There's no more monkeying around at Australia Zoo.
An official for the animal conservation—which was set up by the late Crocodile Hunter Steve Irwin and is currently run by his widow, Terri—has acknowledged that it fell victim to "a highly sophisticated case of deception" that led to its current implication in a budding tax-evasion scandal.
The case has been big news Down Under for several months, with debt collector Alyssa Treasury Services filing separate lawsuits last month against Australia Zoo and Terri Irwin, for roughly $2.3 million and $55,000, respectively, for outstanding debts owed to a handful of overseas banks and companies stemming from a series of less than legitimate investments made, allegedly in an effort to avoid paying taxes.
At the time, both denied any knowing involvement in the questionable investments, though now say that they did enter into "a series of highly professional proposals" with offshore businesses that had ties to Australia's former tax commissioner Nick Petroulias, who in December was slapped with bribery and corruption charges.
Both Irwin and Frank Muscillo, the zoo's general manager and, handily, Steve Irwin's brother-in-law, said Petroulias had passed himself off as a consultant on their investments and convinced them as to their legitimacy.

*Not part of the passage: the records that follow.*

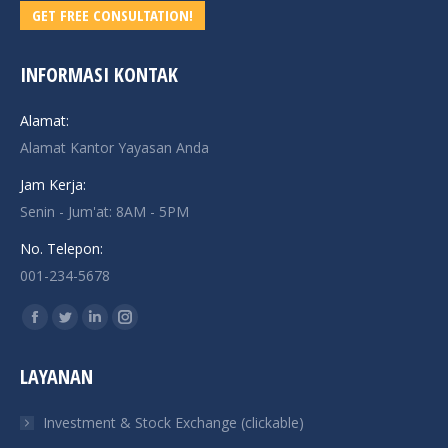
GET FREE CONSULTATION!
INFORMASI KONTAK
Alamat:
Alamat Kantor Yayasan Anda
Jam Kerja:
Senin - Jum'at: 8AM - 5PM
No. Telepon:
001-234-5678
Find us on:
Facebook
Twitter
Linkedin
Instagram
page
page
page
page
LAYANAN
opens
opens
opens
opens
in
in
in
in
Investment & Stock Exchange (clickable)
new
new
new
new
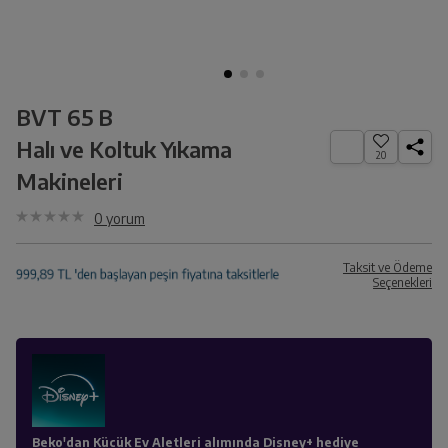
BVT 65 B
Halı ve Koltuk Yıkama
20
Makineleri
0
yorum
Taksit ve Ödeme
Seçenekleri
Beko'dan Kücük Ev Aletleri alımında Disney+ hediye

Broadly aware of the alleged shortcomings in Petroulias' character, Muscillo said that each time the zoo questioned either the tax plan's legitimacy or Petroulias' involvement, "assurances were provided to them that he would be cleared of any allegations."

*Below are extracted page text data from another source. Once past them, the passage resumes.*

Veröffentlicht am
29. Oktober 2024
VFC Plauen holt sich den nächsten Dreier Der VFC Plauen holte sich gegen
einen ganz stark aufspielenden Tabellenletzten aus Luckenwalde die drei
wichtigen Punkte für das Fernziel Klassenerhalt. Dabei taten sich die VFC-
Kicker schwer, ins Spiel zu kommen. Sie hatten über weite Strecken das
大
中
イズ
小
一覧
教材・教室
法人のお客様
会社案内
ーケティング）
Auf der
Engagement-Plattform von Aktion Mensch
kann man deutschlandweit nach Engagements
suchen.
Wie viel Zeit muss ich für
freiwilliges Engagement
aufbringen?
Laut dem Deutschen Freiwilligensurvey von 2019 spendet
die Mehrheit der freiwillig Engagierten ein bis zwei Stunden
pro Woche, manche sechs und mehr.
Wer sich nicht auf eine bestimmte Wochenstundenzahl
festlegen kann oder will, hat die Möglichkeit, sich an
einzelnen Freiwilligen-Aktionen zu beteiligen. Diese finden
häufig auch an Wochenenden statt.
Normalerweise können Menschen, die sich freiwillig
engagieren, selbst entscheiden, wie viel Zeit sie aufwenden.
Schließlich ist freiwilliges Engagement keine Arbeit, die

The deals began to fall apart early last year, when a zoo accountant discovered that all of the investments, made through Petroulias' Singapore-based firm HQZ Argentum, were done through unlicensed and unregistered companies.
In the wake of the discovery, court documents show that the company warned the zoo it could face a major tax audit if it pulled out of the deals, saying it would be unable to defend the false claims.

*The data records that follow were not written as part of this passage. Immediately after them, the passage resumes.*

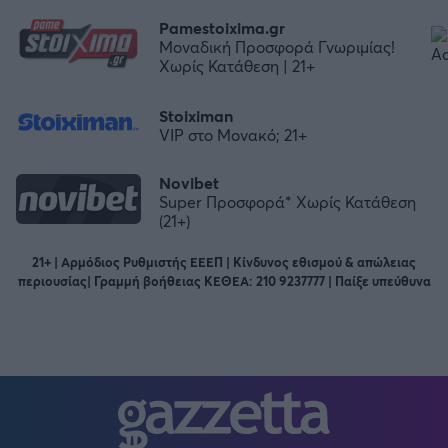
Pamestoixima.gr
Μοναδική Προσφορά Γνωριμίας!
Χωρίς Κατάθεση | 21+
Stoiximan
VIP στο Μονακό; 21+
Novibet
Super Προσφορά* Χωρίς Κατάθεση
(21+)
21+ | Αρμόδιος Ρυθμιστής ΕΕΕΠ | Κίνδυνος εθισμού & απώλειας
περιουσίας| Γραμμή βοήθειας ΚΕΘΕΑ: 210 9237777 | Παίξε υπεύθυνα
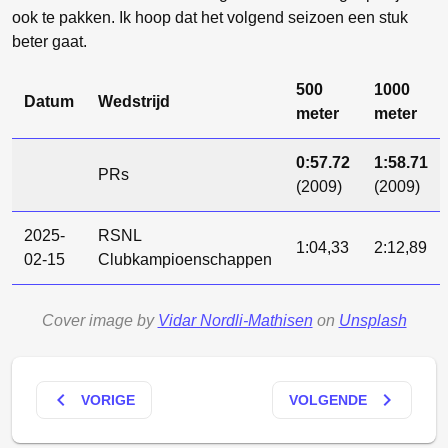
ook te pakken. Ik hoop dat het volgend seizoen een stuk
beter gaat.
500
1000
Datum
Wedstrijd
meter
meter
0:57.72
1:58.71
PRs
(2009)
(2009)
2025-
RSNL
1:04,33
2:12,89
02-15
Clubkampioenschappen
Cover image by
Vidar Nordli-Mathisen
on
Unsplash
keyboard_arrow_left
keyboard_arrow_right
VORIGE
VOLGENDE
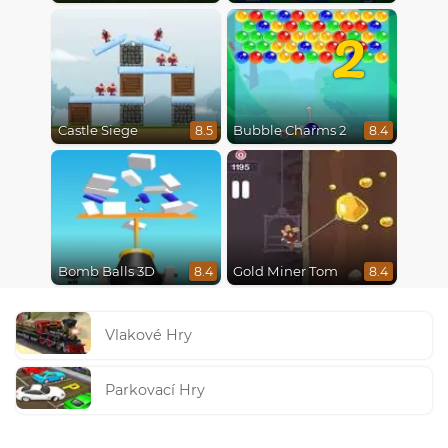
2
Castle Siege
Bubble Charms 2
8.5
8.4
Bomb Balls 3D
Gold Miner Tom
8.4
8.4
Vlakové Hry
Parkovací Hry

"Clearly we wish we had not dealt with these organizations and these people," Muscillo said, adding that they were speaking out now to flag up more possible deception, saying, "as a high-profile organization, we want to warn other Australians."
"This situation has cost us a lot. Not just in monetary terms, but in respect of our reputation."
In the wake of the allegations first coming to light, Bob Irwin, Steve's father, resigned from his position at the zoo, amid rumors of a rift with Terri.
All the deals, mostly brokered through a Singapore-based company, were initiated in 2005 but not formally entered into until June 2006, three months before Steve Irwin's death. It's unclear if the late Croc Hunter was aware of the deals as he typically left the financial side of the business up to his wife; however, Terri Irwin and Muscillo were the documents' only signatories.